As guerras e as Copas do Mundo

Leia a Coluna desta sexta-feira (20)

Escrito por
Tom Barros tom.barros@svm.com.br
Legenda: Líderes do mal fazem guerras, destroem famílias e dizimam nações
Foto: Elie1993 / Shutterstock.com

A estupidez prevalece. Os falsos profetas. Líderes do mal. Homens que matam e destroem famílias. Dizimam nações. Não cito aqui os seus nomes para não sujar a página na qual escrevo. Lúciferes, satanases, espíritos do mal. Seres abomináveis que fazem da Terra um inferno. 

O esporte é confraternização. Disputa com regras determinadas e recíproco respeito. Ganha quem for melhor nas técnicas de cada modalidade. O derrotado aplaude o vencedor.
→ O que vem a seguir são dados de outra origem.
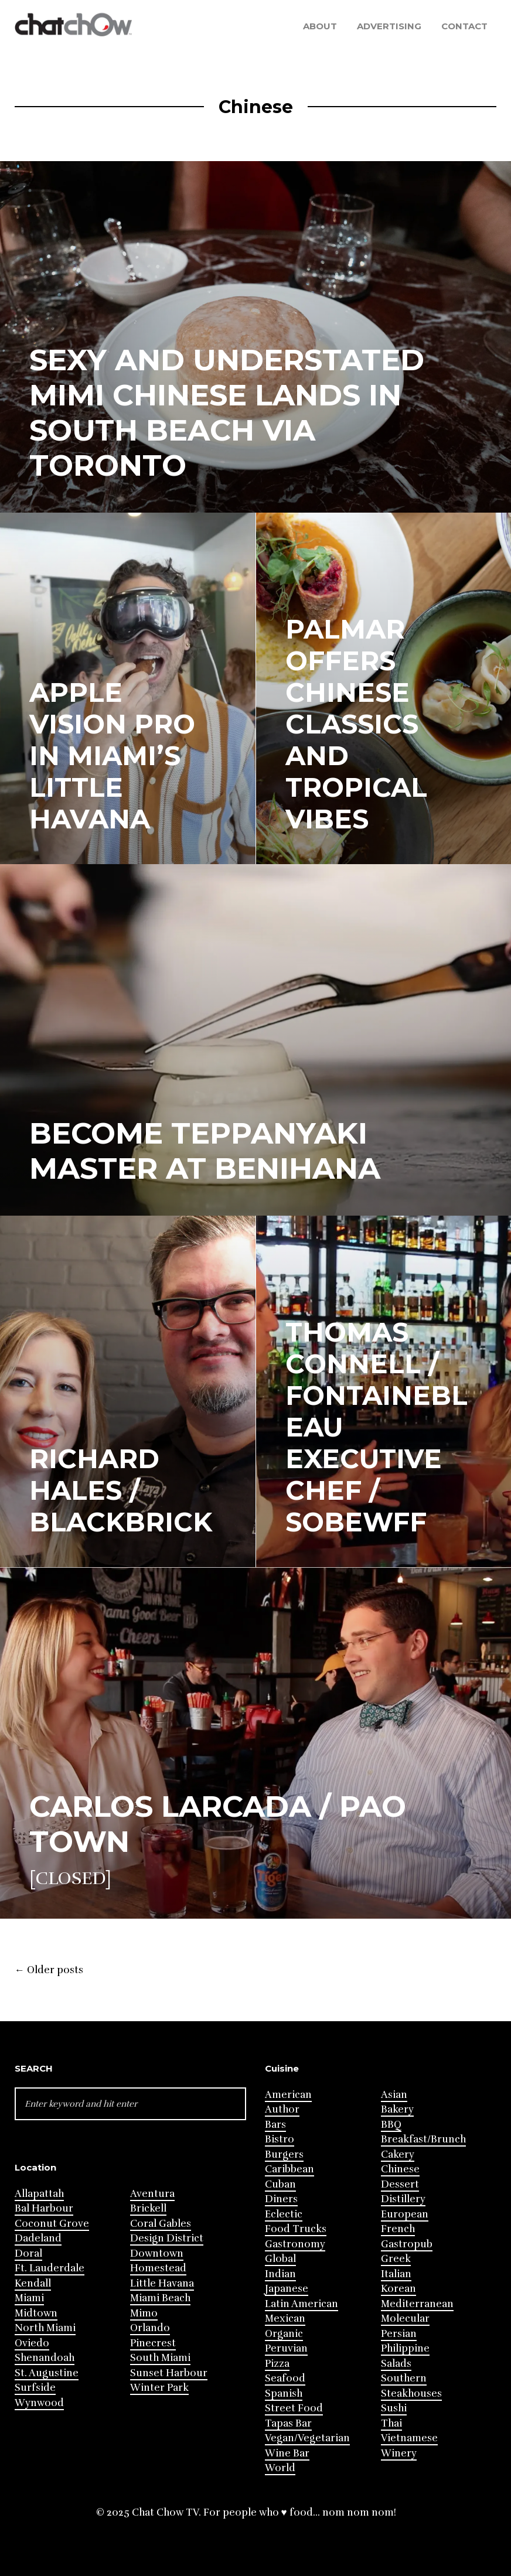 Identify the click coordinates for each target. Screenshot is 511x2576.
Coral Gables (160, 2223)
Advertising (389, 26)
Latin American (301, 2304)
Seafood (285, 2378)
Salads (396, 2363)
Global (280, 2259)
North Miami (45, 2328)
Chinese (400, 2169)
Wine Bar (287, 2453)
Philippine (405, 2348)
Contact (464, 26)
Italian (396, 2274)
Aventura (152, 2194)
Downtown (156, 2253)
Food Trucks (295, 2229)
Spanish (283, 2393)
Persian (399, 2334)
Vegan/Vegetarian (307, 2438)
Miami (29, 2298)
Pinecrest (153, 2343)
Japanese (286, 2288)
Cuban (280, 2184)
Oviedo (32, 2343)
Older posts (49, 1970)
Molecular (405, 2318)
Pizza (277, 2363)
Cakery (397, 2154)
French (398, 2229)
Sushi (394, 2408)
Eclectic (283, 2214)
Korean (398, 2288)
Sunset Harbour (168, 2373)
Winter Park (159, 2387)
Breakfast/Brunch (423, 2139)
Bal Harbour (44, 2208)
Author (282, 2109)
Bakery (397, 2109)
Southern (404, 2378)
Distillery (403, 2199)
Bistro (279, 2139)
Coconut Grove (52, 2223)
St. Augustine (47, 2373)
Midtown (36, 2313)
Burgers (284, 2154)
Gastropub (406, 2244)
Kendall (33, 2283)
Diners (281, 2199)
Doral (28, 2253)
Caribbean (289, 2169)
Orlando (150, 2328)
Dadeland (38, 2238)
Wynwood (39, 2403)
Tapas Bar (288, 2423)
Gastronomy (295, 2244)
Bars (275, 2124)
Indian (280, 2274)
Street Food (294, 2408)
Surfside (35, 2387)
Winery (399, 2453)
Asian (394, 2095)
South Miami (160, 2358)
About (320, 26)
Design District (166, 2238)
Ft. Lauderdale (49, 2268)
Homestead (158, 2268)
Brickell (148, 2208)
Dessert (400, 2184)
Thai (391, 2423)
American (288, 2095)
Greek (396, 2259)
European (404, 2214)
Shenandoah (44, 2358)
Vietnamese (409, 2438)
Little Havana (162, 2283)
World (280, 2468)
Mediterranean (417, 2304)
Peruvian (286, 2348)
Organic (284, 2334)
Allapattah (39, 2194)
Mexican (285, 2318)
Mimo (144, 2313)
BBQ (391, 2124)
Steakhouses (411, 2393)
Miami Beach (160, 2298)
Pelo menos deveria ser assim. Às vezes, lamentavelmente não é. Isso acontece quando o fair play desaparece.  

Aí estão as guerras. O ódio. O desrespeito. A arbitrariedade. Chamam de líderes mundiais os promotores das guerras. Líderes? Que líderes? Mais uma Copa do Mundo de futebol profissional poderá ser prejudicada pelas guerras. Deveria ser proibido país promotor de guerra sediar Copa do Mundo. 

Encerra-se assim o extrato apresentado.